Actions

Work Header

Rating:
Archive Warning:
Category:
Fandom:
Relationship:
Characters:
Additional Tags:
Language:
English
Collections:
KuroKen Masquerade
Stats:
Published:
2026-02-12
Words:
2,089
Chapters:
1/1
Comments:
36
Kudos:
56
Bookmarks:
10
Hits:
291

Tsume Shōgi

Summary:

According to wikipedia, tsume problems present situations that might occur in shōgi games, and the solver must find out how to achieve checkmate. For Kuroo, this means coming up with the best way to accept Kenma's sly invitation to move in together.

Notes:

My entry for the KuroKen Masquerade 2026.

Work Text:

It’s freezing outside, so Kuroo isn’t really surprised to find Kenma’s hand in his pocket. “Oho?” he says anyway, slinging a glance at Kenma. “What’s this?”

“Nothing,” Kenma lies, trying to pull his hand out.

“Are you leaving your trash in my pocket again?” Kuroo says, clenching Kenma’s fingers in his hand, their struggle hidden from the eyes of passers-by. “I swear to god, if I stick my fingers in another empty jello cup—”

“Oh my god,” Kenma says, wrenching his hand free. “It’s not an empty jello cup.”
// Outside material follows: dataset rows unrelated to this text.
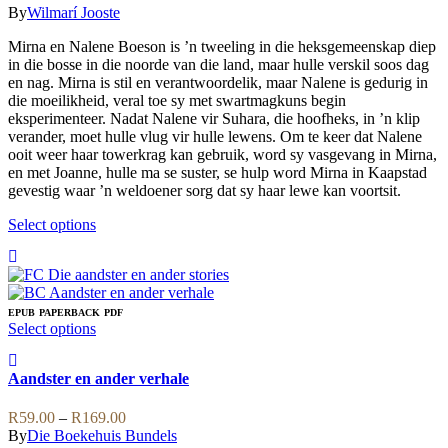
range:
options
By
Wilmarí Jooste
product
R49.00
may
page
Mirna en Nalene Boeson is ’n tweeling in die heksgemeenskap diep
through
be
in die bosse in die noorde van die land, maar hulle verskil soos dag
R139.00
chosen
en nag. Mirna is stil en verantwoordelik, maar Nalene is gedurig in
on
die moeilikheid, veral toe sy met swartmagkuns begin
the
eksperimenteer. Nadat Nalene vir Suhara, die hoofheks, in ’n klip
product
verander, moet hulle vlug vir hulle lewens. Om te keer dat Nalene
page
ooit weer haar towerkrag kan gebruik, word sy vasgevang in Mirna,
en met Joanne, hulle ma se suster, se hulp word Mirna in Kaapstad
gevestig waar ’n weldoener sorg dat sy haar lewe kan voortsit.
This
Select options
product
has
multiple
variants.
The
EPUB
PAPERBACK
PDF
This
Select options
options
product
may
has
be
Aandster en ander verhale
multiple
chosen
variants.
on
Price
The
R
59.00
–
R
169.00
the
range:
options
By
Die Boekehuis Bundels
product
Kuroo fishes carefully around his pocket. At first he finds nothing, until a sharp edge digs into his finger. He pulls out a key, still shiny from being newly made, but with no further identifying marks. The metal glints under the neon lights of nearly-spring Ikebukuro, resting in Kuroo’s palm like a weirdly shaped puddle.

“What’s this?” Kuroo says again, but given the way Kenma suddenly looks at Kuroo down the length of his nose, it’s the wrong thing to say.

“What’s it look like?” Kenma sniffs.

Kuroo closes his fingers around the key, not wanting to drop it. However much he studies Kenma’s profile, he can’t tell if the red on his cheeks is from the cold or from something else. Kenma’s embarrassment is a fickle beast, just as likely to turn Kenma into a cornered cat or a mute swan. Well, a swan can still break your arm.

They’ve entered the train station, and Kuroo views the key again under the cold light. “It’s an apartment key,” he guesses. “Or a house key.” He meets Kenma’s eyes for confirmation. “But I already have your house key.”

Kenma blinks, a crack in his shell. “You have my parents’ house key.”

Kuroo’s stomach swoops. “So this is…”

But Kenma has returned to his non-disclosure stance, face shuttered and chin tucked into his scarf, and gives Kuroo nothing. Kuroo isn’t deterred in the slightest. He grins, empowered by the knowledge of what the key opens, even if he doesn’t know where.

“I will figure it out, you know,” he says.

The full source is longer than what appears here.